Citizen's View: Federal legislation holds hope of steering U.S. toward net zero carbon emissions
The intense smoke from the western wildfires in Oregon last September caused extensive damage to lives and property in much of the state. This year a large portion of Oregon is in a drought with above average spring temperatures that have us bracing for another awful fire season this summer. Scientists tell us human-caused climate change — resulting from burning coal, oil and natural gas (fossil fuels) — makes fire seasons worse.
To reduce the threat of climate change, they advise us that we have to reduce global carbon emissions caused by burning fossil fuels globally by 50% by 2030 and reach net zero carbon emissions by 2050.
Right now, there's a bill in Congress that aims to do this. It's called the Energy Innovation and Carbon Dividend Act (HR 2307). It puts a fee on oil, coal and natural gas pollution at the source and returns the money to all Americans in monthly dividend checks to spend as they see fit. Around 60% of Americans, mostly low and middle-income groups, would come out ahead financially from the dividend.
Fifty nine members of the U.S. House of Representatives are co-sponsoring HR 2307, with more members of Congress signing up to support this bill. The non-partisan grassroots advocacy group Citizen's Climate Lobby is leading the efforts to urge Congress to pass the Energy Innovation and Carbon Dividend Act.
Over the past year, 32 Oregon state legislators endorsed HR 2307, including House Speaker Tina Kotek, House Majority Leader Barbara Smith Warner and President Pro Tempore of the Senate, James Manning Jr.
On Feb. 4, Sen. Michael Dembrow introduced Senate Joint Memorial 5 (SJM 5), urging Congress to enact bipartisan climate legislation, specifically HR 2307. This resolution passed the Oregon Senate on April 7 by a vote of 23 to 5, with six Republican senators joining the Democratic majority. SJM 5 is stalled in the House Rules Committee due to the high volume of bills under consideration.
SJM 5 has 36 legislative co-sponsors, including six Republicans: Sen. Bill Kennemer and Reps. Christine Drazan, David Brock Smith, Gary Leif, Ron Noble and Suzanne Weber.
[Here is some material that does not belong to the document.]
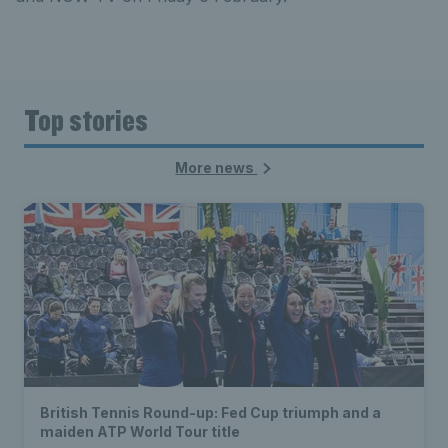
Top stories
More news
British Tennis Round-up: Fed Cup triumph and a
maiden ATP World Tour title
Thirty Democrats co-sponsored SJM 5: Sen. Jeff Golden, Lew Frederick, Sara Gelser, Chris Gorsek, Floyd Prozanski, Chuck Riley, & Kathleen Taylor and Representatives Alonso Leon, Wlnsey Campos, Brian Clem, Maxine Dexter, Paul Evans, Dacia Grayber, Paul Holvey, Zach Hudson, John Lively, Susan McLain, Courtney Neron, Rob Nosse, Rachel Prusak, Jeff Reardon, Lisa Reynolds, Ricki Ruiz, Andrea Salinas, Tawna Sanchez Sherri Scouten, Janeen Sollman, Andrea Valderama, and Marty Wilde.
Oregon Citizens' Climate Lobby volunteers applaud each of these legislators for co-sponsoring SJM 5 to support a national bipartisan approach for climate action.
Unfortunately, 2019 and 2020 Oregon legislative sessions ended with Republican walkouts to deny legislative votes on state level cap and invest bills. These legislators listed above are making a bold statement that a federal market-based carbon pricing bill is a way forward for Oregon and the U.S. to reduce the threat of climate change.
We hope our Oregon Congressional delegation, Reps. Cliff Bentz, Suzanne Bonamici, Earl Blumenauer, Peter DeFazio, and Kurt Schrader, and Sens. Ron Wyden and Jeff Merkley, will see this message and support HR 2307.
Brian Ettling lives in Northeast Portland (Wilkes nieghborhood), volunteers with Citizens' Climate Lobby and is lead organizer for Senate Joint Memorial 5.